What is DVI?
DVI (Digital Video Interface) is an interface and transmits analog and digital image signals from a computer to a flat screen. It replaces the old VGA interface. This had the disadvantage that analog signals lose quality with longer or inferior connection cables, resulting in reduced image quality. DVI has the advantage that digital image signals from the graphics card do not have to be converted into analog image signals, as is the case with VGA. With DVI, it was possible for the first time to route the digital image signal directly to the digital flat screen without any loss of quality. With DVI, the image data retain their digital character throughout the entire signal chain and thus remain unaltered. This has enabled DVI to hold its own against analog interfaces such as VGA with better image quality. The success of the DVI standard in the computer sector was due to its ease of use and good image quality. DVI also allows components to be connected and disconnected on the fly. This advantage makes sense when you want to replace mobile devices, such as laptops, monitors or beamers, without having to turn them off.
DVI or HDMI - the most important differences
Even though DVI connections are more and more replaced by HDMI connections, you can still find them. Especially if you are a hobbyist and deal with older devices, you will come across DVI again and again. Therefore, here is a short excursion to the advantages and disadvantages of the two connection types.

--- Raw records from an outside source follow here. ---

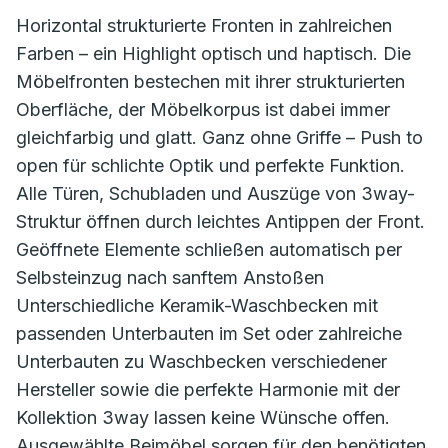
Horizontal strukturierte Fronten in zahlreichen
Farben – ein Highlight optisch und haptisch. Die
Möbelfronten bestechen mit ihrer strukturierten
Oberfläche, der Möbelkorpus ist dabei immer
gleichfarbig und glatt. Ganz ohne Griffe – Push to
open für schlichte Optik und perfekte Funktion.
Alle Türen, Schubladen und Auszüge von 3way-
Struktur öffnen durch leichtes Antippen der Front.
Geöffnete Elemente schließen automatisch per
Selbsteinzug nach sanftem Anstoßen
Unterschiedliche Keramik-Waschbecken mit
passenden Unterbauten im Set oder zahlreiche
Unterbauten zu Waschbecken verschiedener
Hersteller sowie die perfekte Harmonie mit der
Kollektion 3way lassen keine Wünsche offen.
Ausgewählte Beimöbel sorgen für den benötigten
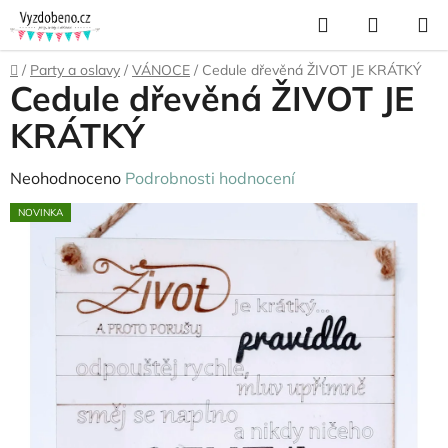
Přejít
Hledat
NÁKUP
na
KOŠÍK
obsah
Domů
/
Party a oslavy
/
VÁNOCE
/
Cedule dřevěná ŽIVOT JE KRÁTKÝ
Cedule dřevěná ŽIVOT JE
KRÁTKÝ
Průměrné
Neohodnoceno
Podrobnosti hodnocení
hodnocení
NOVINKA
produktu
je
0,0
z
5
hvězdiček.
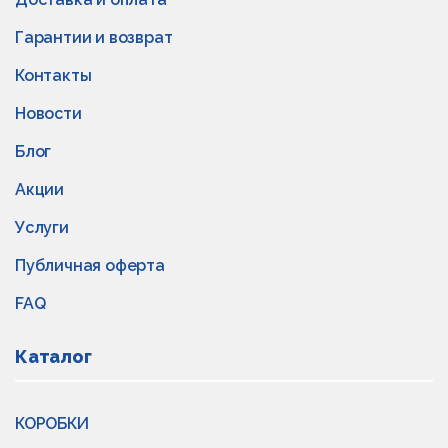
Гарантии и возврат
Контакты
Новости
Блог
Акции
Услуги
Публичная оферта
FAQ
Каталог
КОРОБКИ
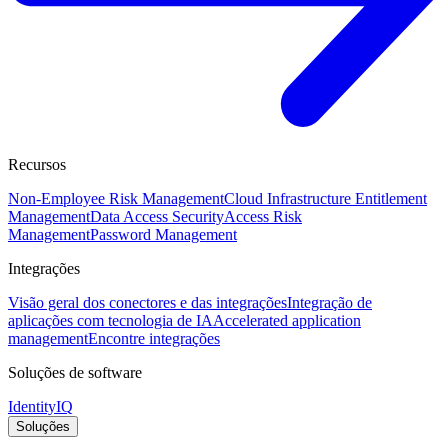
Recursos
Non-Employee Risk Management
Cloud Infrastructure Entitlement
Management
Data Access Security
Access Risk
Management
Password Management
Integrações
Visão geral dos conectores e das integrações
Integração de
aplicações com tecnologia de IA
Accelerated application
management
Encontre integrações
Soluções de software
IdentityIQ
Soluções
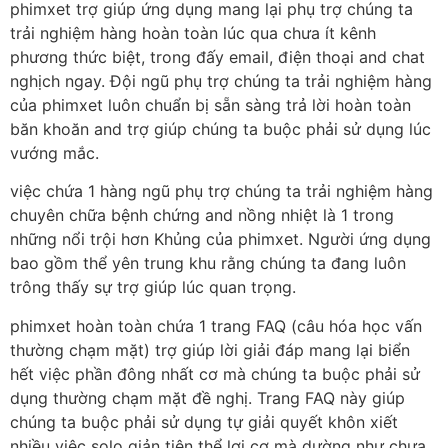
phimxet trợ giúp ứng dụng mang lại phụ trợ chúng ta
trải nghiệm hàng hoàn toàn lúc qua chưa ít kênh
phương thức biệt, trong đấy email, điện thoại and chat
nghịch ngay. Đội ngũ phụ trợ chúng ta trải nghiệm hàng
của phimxet luôn chuẩn bị sẵn sàng trả lời hoàn toàn
băn khoăn and trợ giúp chúng ta buộc phải sử dụng lúc
vướng mắc.
việc chứa 1 hàng ngũ phụ trợ chúng ta trải nghiệm hàng
chuyên chữa bệnh chứng and nồng nhiệt là 1 trong
những nổi trội hơn Khủng của phimxet. Người ứng dụng
bao gồm thể yên trung khu rằng chúng ta đang luôn
trông thấy sự trợ giúp lúc quan trọng.
phimxet hoàn toàn chứa 1 trang FAQ (câu hóa học vấn
thường chạm mặt) trợ giúp lời giải đáp mang lại biển
hết việc phần đông nhất cơ mà chúng ta buộc phải sử
dụng thường chạm mặt đề nghị. Trang FAQ này giúp
chúng ta buộc phải sử dụng tự giải quyết khôn xiết
nhiều việc solo giản tiện thể lợi cơ mà dường như chưa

- HDMI transmits picture and sound signals in parallel. DVI can only transmit the image signal.
- If the PC is to be connected to the monitor via DVI, the appropriate audio cable is required.

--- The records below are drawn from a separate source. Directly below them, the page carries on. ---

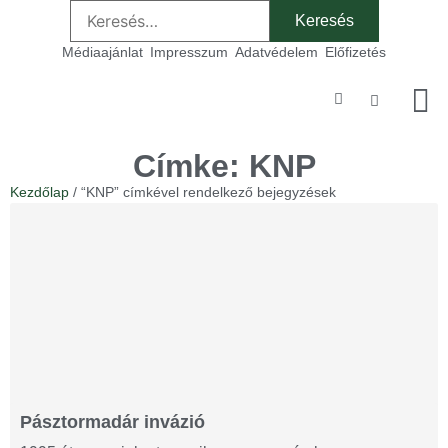
Médiaajánlat
Impresszum
Adatvédelem
Előfizetés
Szakmai
Címke: KNP
Kezdőlap
/ “KNP” címkével rendelkező bejegyzések
Pásztormadár invázió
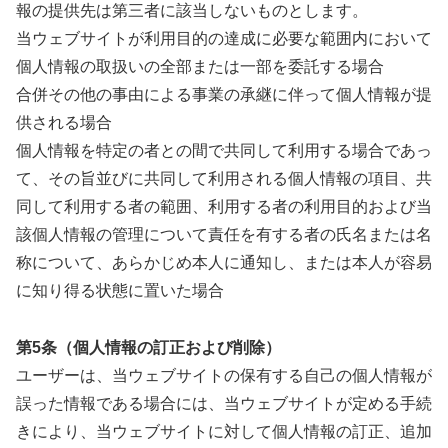
報の提供先は第三者に該当しないものとします。
当ウェブサイトが利用目的の達成に必要な範囲内において
個人情報の取扱いの全部または一部を委託する場合
合併その他の事由による事業の承継に伴って個人情報が提
供される場合
個人情報を特定の者との間で共同して利用する場合であっ
て、その旨並びに共同して利用される個人情報の項目、共
同して利用する者の範囲、利用する者の利用目的および当
該個人情報の管理について責任を有する者の氏名または名
称について、あらかじめ本人に通知し、または本人が容易
に知り得る状態に置いた場合
第5条（個人情報の訂正および削除）
ユーザーは、当ウェブサイトの保有する自己の個人情報が
誤った情報である場合には、当ウェブサイトが定める手続
きにより、当ウェブサイトに対して個人情報の訂正、追加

- HDMI can transmit 4K or 8K, which DVI cannot.
- HDMI is suitable for home theater sound with up to six channels and 5.1 surround sound setups.
- DVI no longer plays a role in home entertainment, but is most likely used to connect a graphics card on the computer to the PC.
- The picture quality does not differ between DVI and HDMI if the signal is transmitted without interference.
- HDMI always supports HDCP (Digital Copy Protection), DVI supports HDCP only sometimes.
- If a DVI cable does not support HDCP, you will not see a picture on blurays or DVDs.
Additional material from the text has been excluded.